Little Yurt on the Steppe

On the road to Cyberia I took a wrong turn and ended up on the Great Eastern Plains. Fortunately, a group of Khalkha nomads took me in and taught me the secrets of life on the steppe. Now, I sit in my yurt, eating mutton dumplings and drinking a weak milk tea as I recount my tales of this Mongolian life.

pondělí, března 8

You Dub

It looks like I'm going to be a Husky.

I finally got some good news this evening, when I received a call from Professor James Felak, informing me that I have been accepted into the Ph.D. program at the University of Washington in Seattle.

That's right, I'm going to be a professional student.

Phew. That's a relief.

Nothing's written in stone yet. I still haven't heard from Columbia (though I'm expecting the worst) or Indiana (which would have to come up with a really sweet and lucrative offer for me to willingly forgo life in Seattle or New York for six-plus years in Bloomington, Ind.). But at the moment UW is far and away the front-runner.

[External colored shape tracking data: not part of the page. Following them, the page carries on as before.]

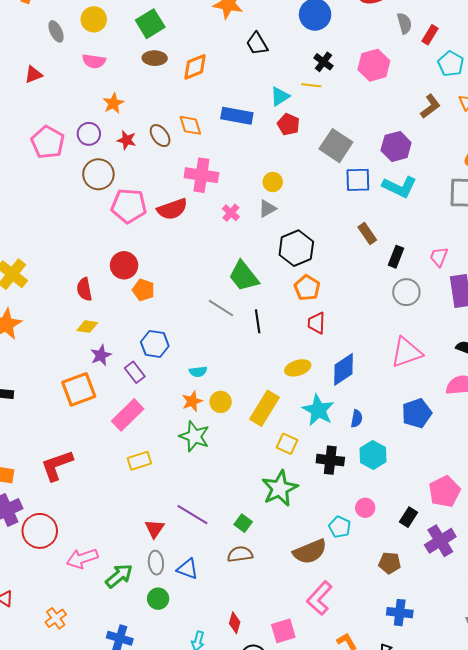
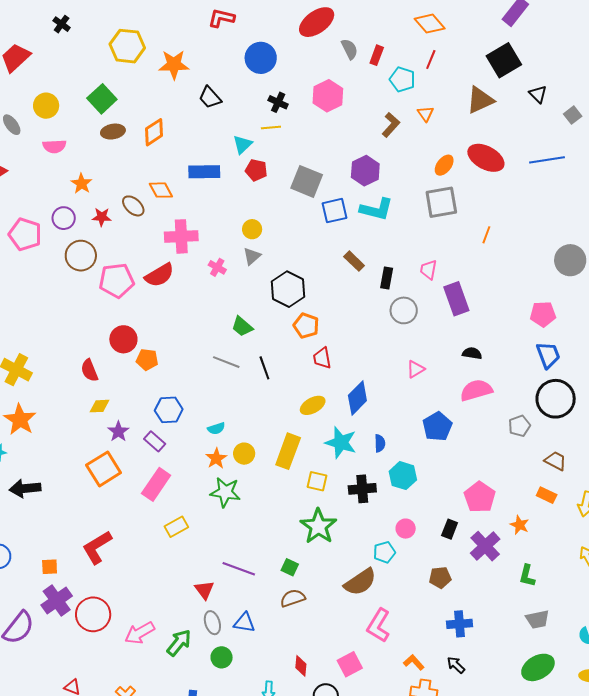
green trapezoid: (244, 276) -> (242, 327), size x0.7
pink triangle: (407, 352) -> (416, 369), size x0.6
cyan pentagon: (340, 527) -> (384, 552), turned -30

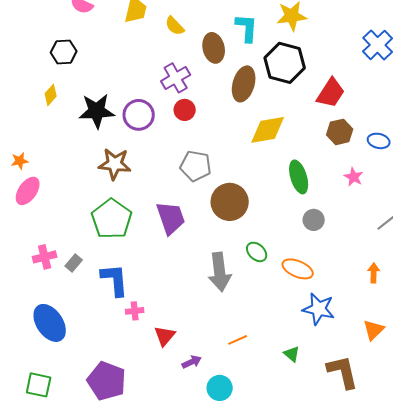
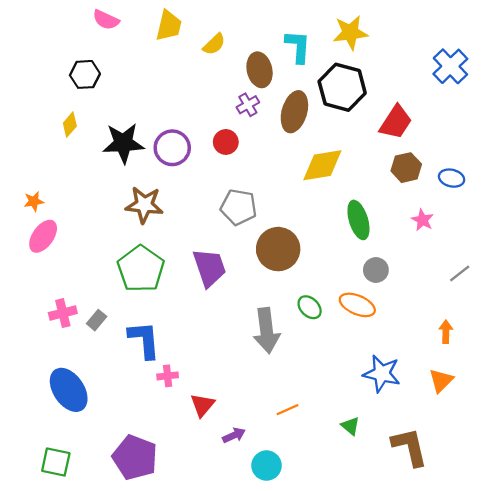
yellow semicircle: (175, 26) -> (214, 44), turned -90
purple cross: (176, 78) -> (248, 105), moved, size x0.7
orange ellipse: (298, 269) -> (357, 305), moved
orange triangle: (374, 330) -> (441, 381), moved

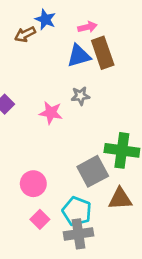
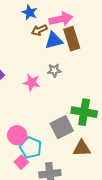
pink arrow: (87, 27) -> (61, 19), size x1.6
brown arrow: (25, 34) -> (39, 30), moved
cyan pentagon: (77, 211) -> (31, 148), moved

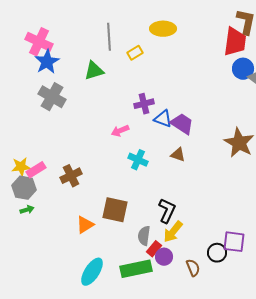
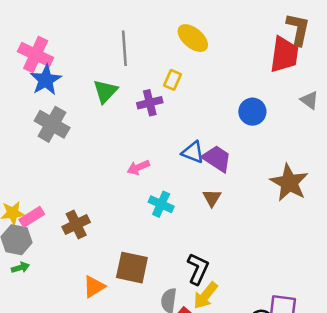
yellow ellipse: (163, 29) -> (193, 38), turned 40
yellow rectangle: (135, 53) -> (173, 80), moved, turned -35
blue circle: (243, 69) -> (252, 112), moved
green triangle: (94, 71) -> (105, 91), turned -30
purple cross: (144, 104) -> (150, 103), moved
brown triangle: (178, 155) -> (212, 198), turned 42

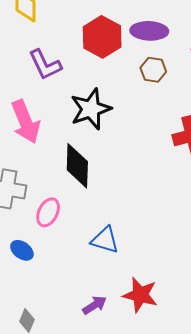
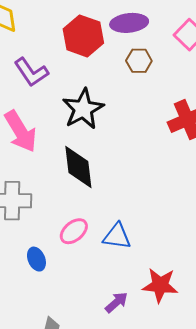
pink ellipse: (48, 212) -> (74, 231), moved, turned 32
blue ellipse: (22, 250) -> (36, 259), turned 40

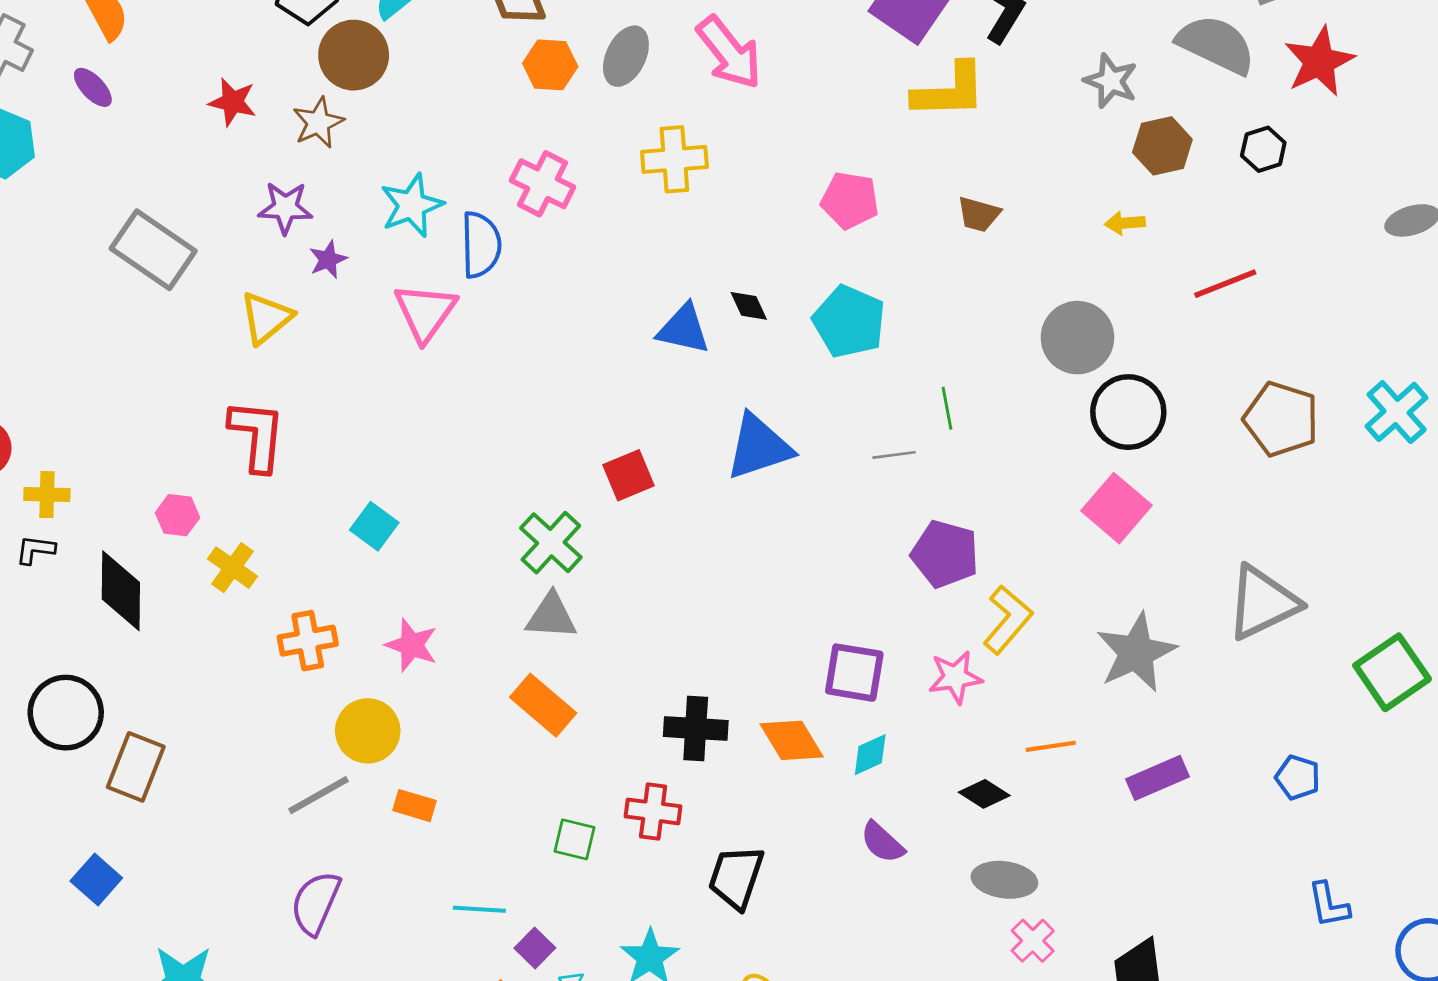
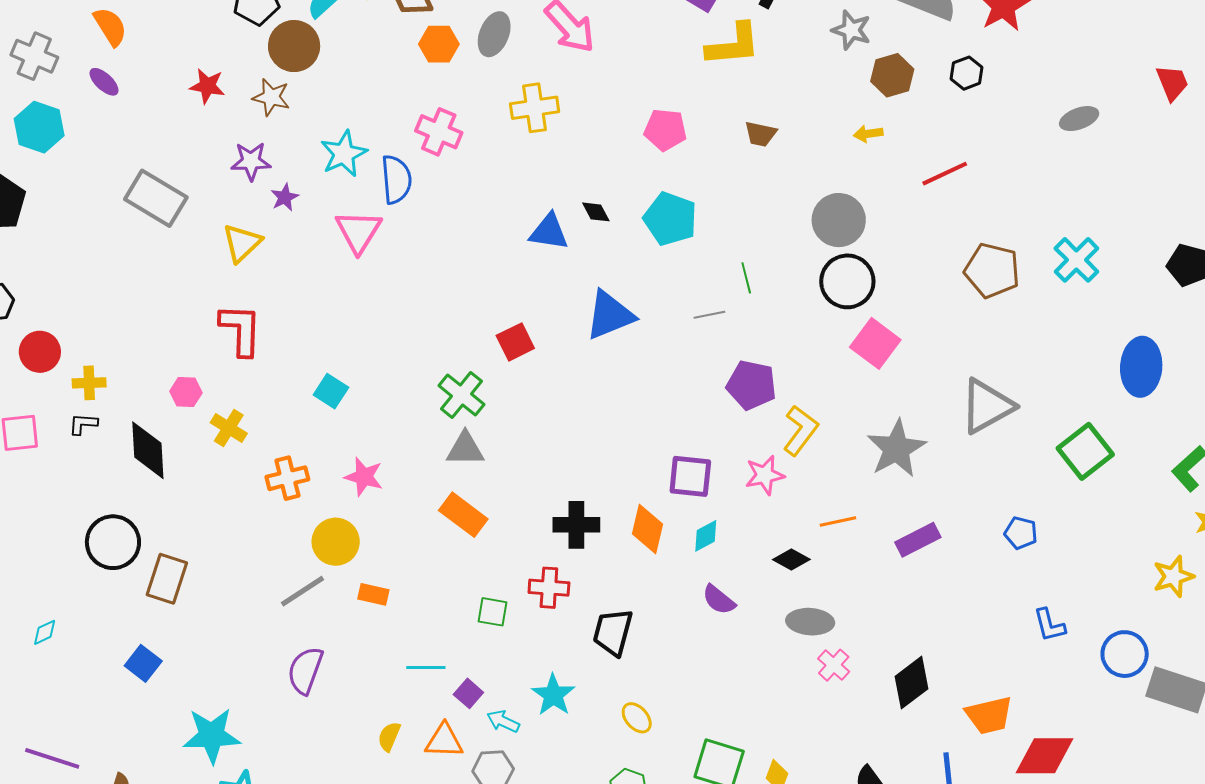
brown star: (318, 123) -> (271, 97), turned -30
black circle: (1128, 412) -> (847, 281), moved
orange diamond: (792, 740) -> (647, 529), turned 48

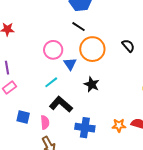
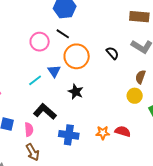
pink circle: (53, 50) -> (40, 42), moved
cyan line: (51, 82) -> (35, 80), moved

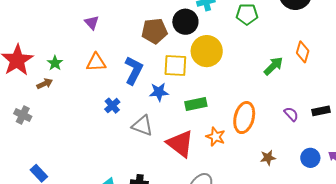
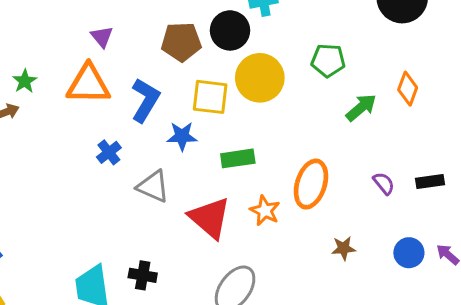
green pentagon: (247, 14) -> (328, 60), moved
purple triangle: (92, 23) -> (102, 37), moved
orange triangle: (96, 62) -> (88, 84), size x1.4

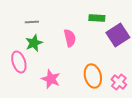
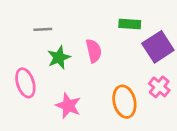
green star: (34, 43) -> (59, 57), moved
pink cross: (119, 82) -> (159, 87), moved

What's really great is that Professor Felak called to tell me. Not just the nicety of it, mind you. But as a general rule, when schools call to inform applicants of acceptance, it indicates that they really want the candidate to come to their program. Graduate admissions is a highly competitive field in both respects. There are a lot of highly qualified prospective students vying for an insufficient number of spots, but then there are also the schools trying to woo top students away from other elite universities.

The paradox of this is that while I wasn't deemed worthy of admission to Stanford, Berkeley or Michigan, I've still got at least Washington in hot pursuit of me.

Professor Felak called in part because he wanted to let me know I had been accepted. ("You're definitely in," were roughly his exact words.) But he also wanted to inform me that he was trying to get me some decent funding. Evidently I'm an alternate or in consideration for at least two or three fellowships. One that would be especially nice is for four years off the bat, for a respectable stipend, plus tuition and benefits. I could go for that. There are others of differing lengths and dollars, but the upshot is that it seems he and the department are going to do their damnedest to get me enough money to make me able to go to the UW and to want to go there.

I'm down with that.

Mainly, it's just a tremendous weight lifted from my shoulders. On the one hand, I no longer have to ponder the very bleak (and what for the past week has seemed like a very possible) scenario in which I get shut out of every grad school I applied to, trying to recover from a pretty severe blow and left to pick up the pieces and try to figure out what I do with my life now. On the other hand, I can relax, smile and keep trying to let sink in the fact that I have been accepted to a Ph.D. program in Eastern European history. And at a damn fine school, no less. Yeah, I'm exceedingly jazzed. Just thinking about that -- relishing it -- has me feeling all wound up with adrenaline again, reliving that sensation of numb induced by giddiness.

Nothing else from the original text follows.